> [DATA]
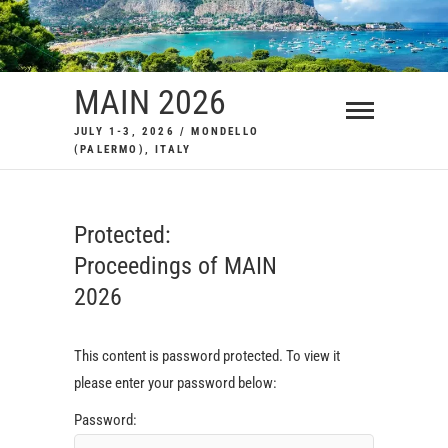
Skip
to
content
MAIN 2026
JULY 1-3, 2026 / MONDELLO
(PALERMO), ITALY
Protected:
Proceedings of MAIN
2026
This content is password protected. To view it
please enter your password below:
Password:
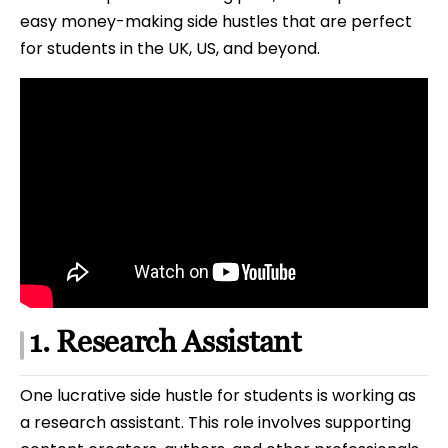
easy money-making side hustles that are perfect
for students in the UK, US, and beyond.
1. Research Assistant
One lucrative side hustle for students is working as
a research assistant. This role involves supporting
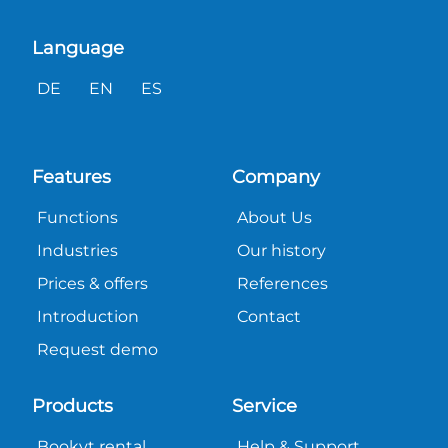
Language
DE
EN
ES
Features
Company
Functions
About Us
Industries
Our history
Prices & offers
References
Introduction
Contact
Request demo
Products
Service
Bookyt rental
Help & Support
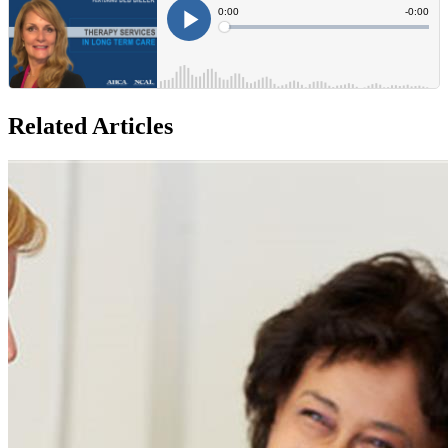
Related Articles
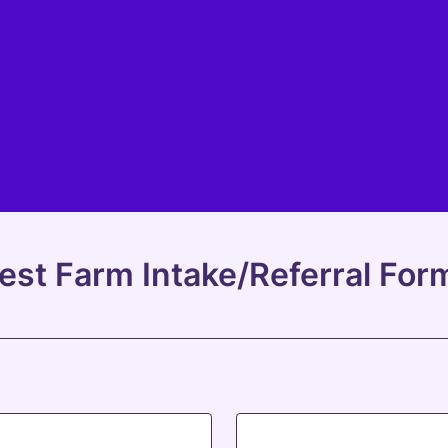
est Farm Intake/Referral For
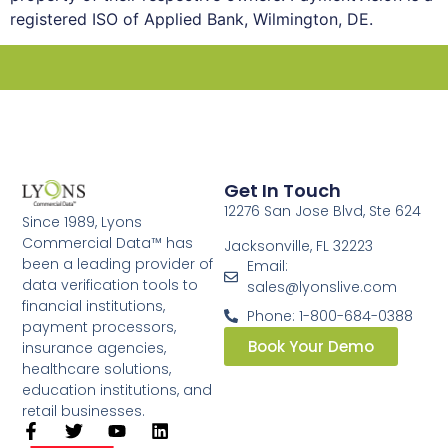
registered ISO of Applied Bank, Wilmington, DE.
Get In Touch
12276 San Jose Blvd, Ste 624
Since 1989, Lyons
Commercial Data™ has
Jacksonville, FL 32223
been a leading provider of
Email:
data verification tools to
sales@lyonslive.com
financial institutions,
Phone: 1-800-684-0388
payment processors,
Book Your Demo
insurance agencies,
healthcare solutions,
education institutions, and
retail businesses.​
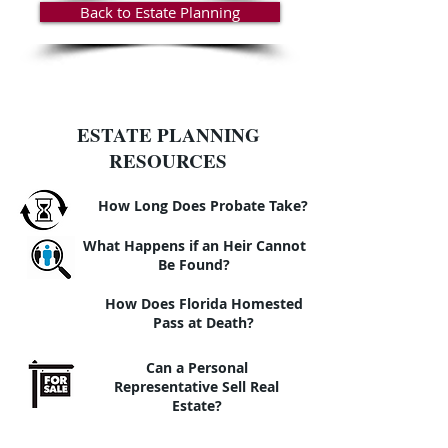
Back to Estate Planning
ESTATE PLANNING
RESOURCES
How Long Does Probate Take?
What Happens if an Heir Cannot
Be Found?
How Does Florida Homested
Pass at Death?
Can a Personal
Representative Sell Real
Estate?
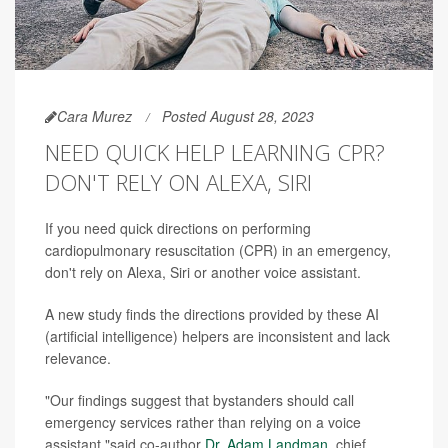
Cara Murez
Posted August 28, 2023
NEED QUICK HELP LEARNING CPR?
DON'T RELY ON ALEXA, SIRI
If you need quick directions on performing
cardiopulmonary resuscitation (CPR) in an emergency,
don't rely on Alexa, Siri or another voice assistant.
A new study finds the directions provided by these AI
(artificial intelligence) helpers are inconsistent and lack
relevance.
"Our findings suggest that bystanders should call
emergency services rather than relying on a voice
assistant,"said co-author
Dr. Adam Landman
, chief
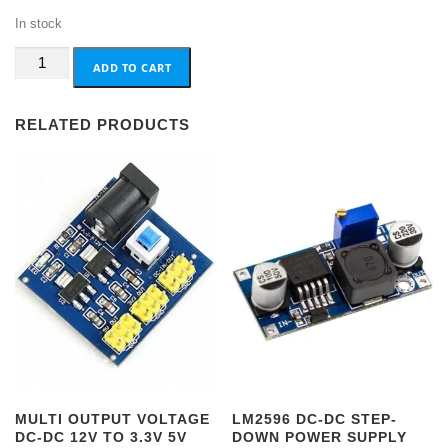
In stock
PIR
ADD TO CART
Motion
Sensor
RELATED PRODUCTS
12V
quantity
MULTI OUTPUT VOLTAGE
LM2596 DC-DC STEP-
DC-DC 12V TO 3.3V 5V
DOWN POWER SUPPLY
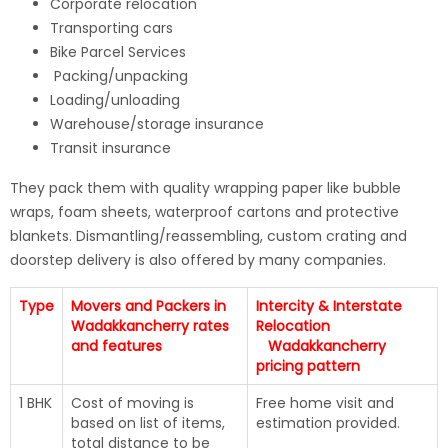
Corporate relocation
Transporting cars
Bike Parcel Services
Packing/unpacking
Loading/unloading
Warehouse/storage insurance
Transit insurance
They pack them with quality wrapping paper like bubble
wraps, foam sheets, waterproof cartons and protective
blankets. Dismantling/reassembling, custom crating and
doorstep delivery is also offered by many companies.
Type
Movers and Packers in
Intercity & Interstate
Wadakkancherry rates
Relocation
and features
Wadakkancherry
pricing pattern
1 BHK
Cost of moving is
Free home visit and
based on list of items,
estimation provided.
total distance to be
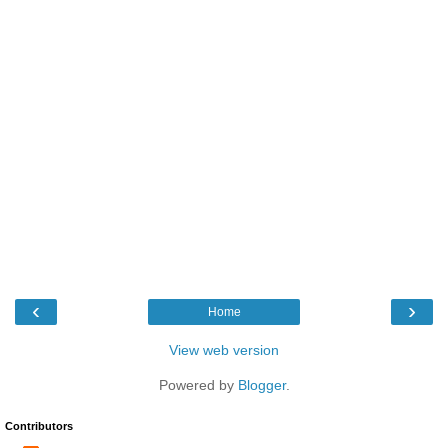
‹
›
Home
View web version
Powered by
Blogger
.
Contributors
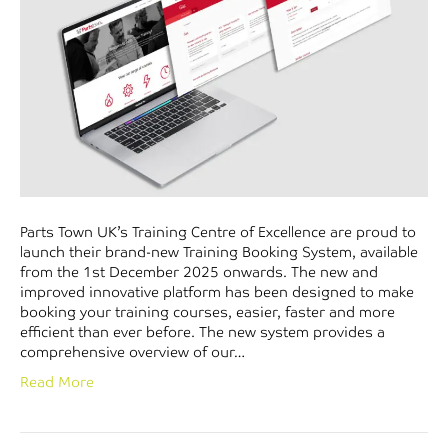
Parts Town UK’s Training Centre of Excellence are proud to
launch their brand-new Training Booking System, available
from the 1st December 2025 onwards. The new and
improved innovative platform has been designed to make
booking your training courses, easier, faster and more
efficient than ever before. The new system provides a
comprehensive overview of our…
Read More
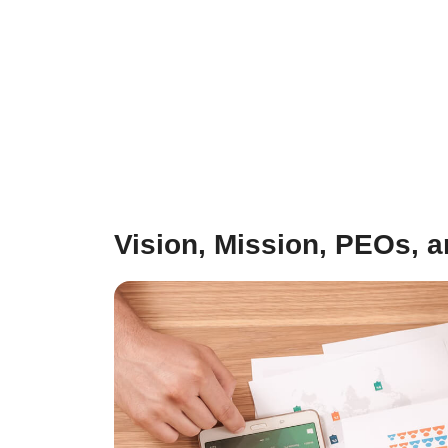
Vision, Mission, PEOs, 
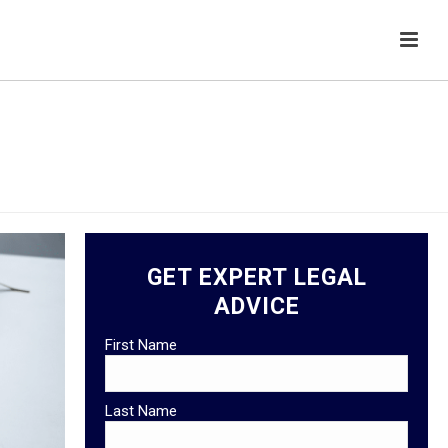
HOME
/
HEALTHCARE LAW
GET EXPERT LEGAL
ADVICE
First Name
Last Name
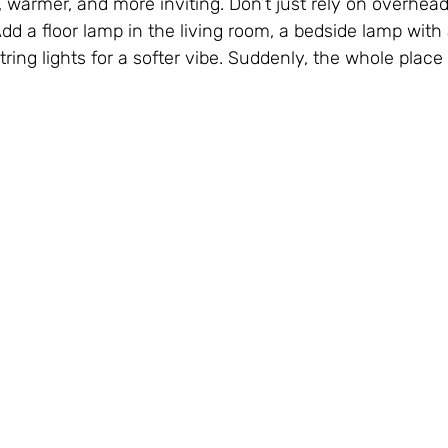
er, warmer, and more inviting. Don’t just rely on overhead
 Add a floor lamp in the living room, a bedside lamp with
ng lights for a softer vibe. Suddenly, the whole place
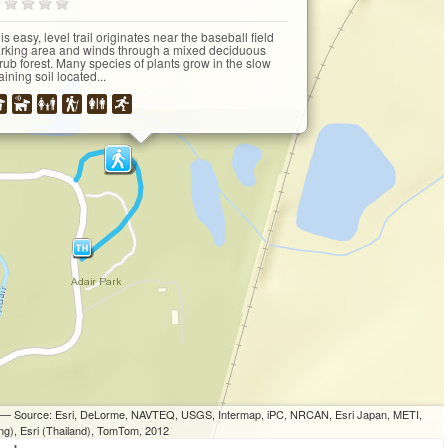
is easy, level trail originates near the baseball field
rking area and winds through a mixed deciduous
rub forest. Many species of plants grow in the slow
aining soil located...
ri — Source: Esri, DeLorme, NAVTEQ, USGS, Intermap, iPC, NRCAN, Esri Japan, METI,
ng), Esri (Thailand), TomTom, 2012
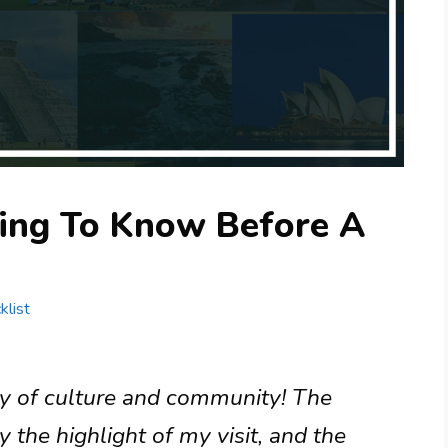
thing To Know Before A
klist
stry of culture and community! The
 the highlight of my visit, and the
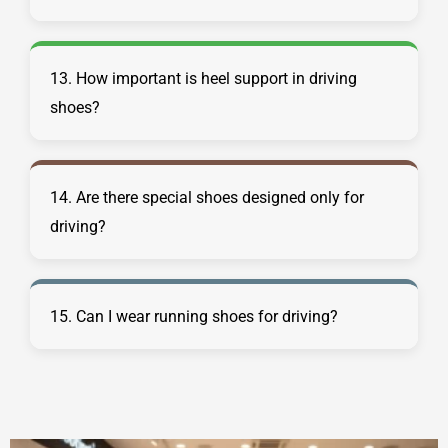
13. How important is heel support in driving
shoes?
14. Are there special shoes designed only for
driving?
15. Can I wear running shoes for driving?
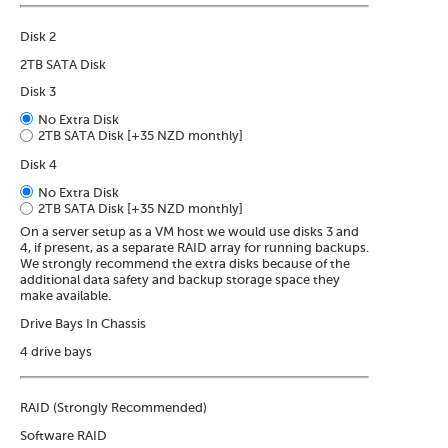
Disk 2
2TB SATA Disk
Disk 3
No Extra Disk
2TB SATA Disk
[+35 NZD monthly]
Disk 4
No Extra Disk
2TB SATA Disk
[+35 NZD monthly]
On a server setup as a VM host we would use disks 3 and
4, if present, as a separate RAID array for running backups.
We strongly recommend the extra disks because of the
additional data safety and backup storage space they
make available.
Drive Bays In Chassis
4 drive bays
RAID (Strongly Recommended)
Software RAID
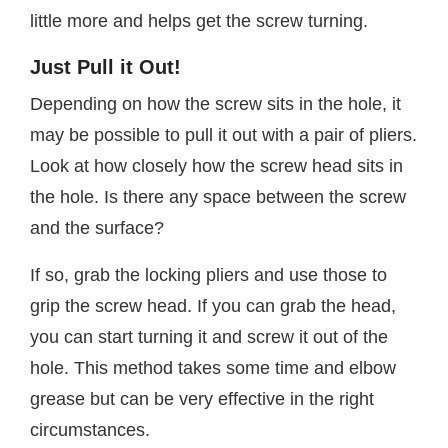
little more and helps get the screw turning.
Just Pull it Out!
Depending on how the screw sits in the hole, it
may be possible to pull it out with a pair of pliers.
Look at how closely how the screw head sits in
the hole. Is there any space between the screw
and the surface?
If so, grab the locking pliers and use those to
grip the screw head. If you can grab the head,
you can start turning it and screw it out of the
hole. This method takes some time and elbow
grease but can be very effective in the right
circumstances.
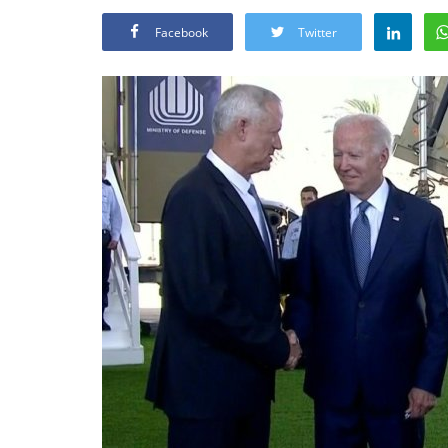
Facebook
Twitter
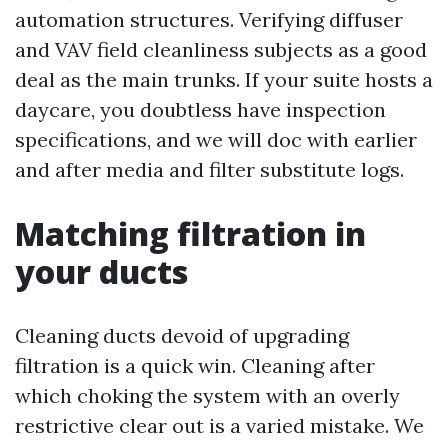
automation structures. Verifying diffuser
and VAV field cleanliness subjects as a good
deal as the main trunks. If your suite hosts a
daycare, you doubtless have inspection
specifications, and we will doc with earlier
and after media and filter substitute logs.
Matching filtration in
your ducts
Cleaning ducts devoid of upgrading
filtration is a quick win. Cleaning after
which choking the system with an overly
restrictive clear out is a varied mistake. We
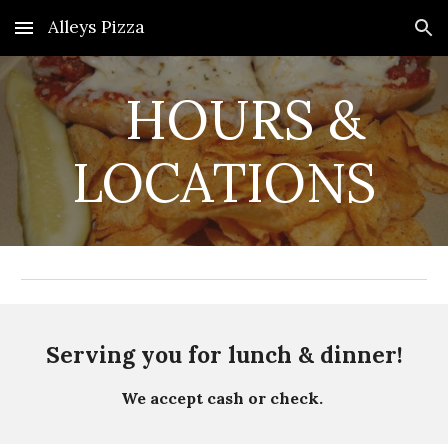
Alleys Pizza
Skip to main content
Skip to navigation
HOURS &
LOCATIONS
Serving you for lunch & dinner!
We accept cash or check.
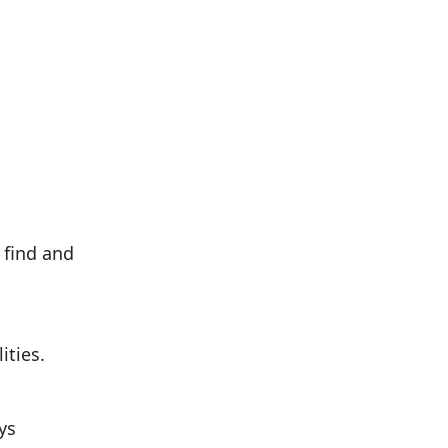
 find and
ities.
ys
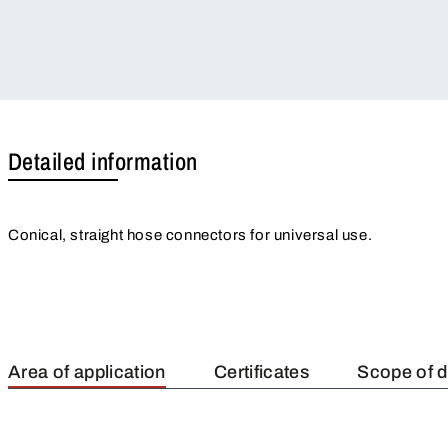
Detailed information
Conical, straight hose connectors for universal use.
Area of application
Certificates
Scope of d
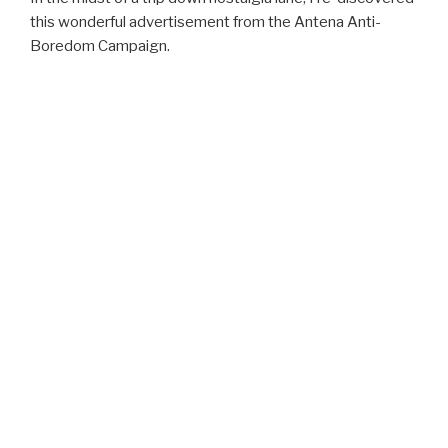
this wonderful advertisement from the Antena Anti-
Boredom Campaign.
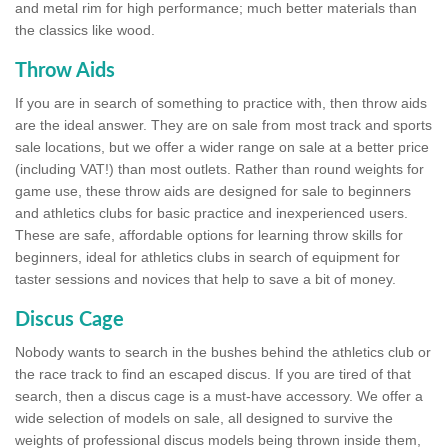
and metal rim for high performance; much better materials than
the classics like wood.
Throw Aids
If you are in search of something to practice with, then throw aids
are the ideal answer. They are on sale from most track and sports
sale locations, but we offer a wider range on sale at a better price
(including VAT!) than most outlets. Rather than round weights for
game use, these throw aids are designed for sale to beginners
and athletics clubs for basic practice and inexperienced users.
These are safe, affordable options for learning throw skills for
beginners, ideal for athletics clubs in search of equipment for
taster sessions and novices that help to save a bit of money.
Discus Cage
Nobody wants to search in the bushes behind the athletics club or
the race track to find an escaped discus. If you are tired of that
search, then a discus cage is a must-have accessory. We offer a
wide selection of models on sale, all designed to survive the
weights of professional discus models being thrown inside them,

> [WORK INSTRUCTION] Look through the records and copy down every line that holds "athletics".

> [SOLUTION TO THIS PROBLEM]
and athletics clubs for basic practice and inexperienced users.
beginners, ideal for athletics clubs in search of equipment for
Nobody wants to search in the bushes behind the athletics club or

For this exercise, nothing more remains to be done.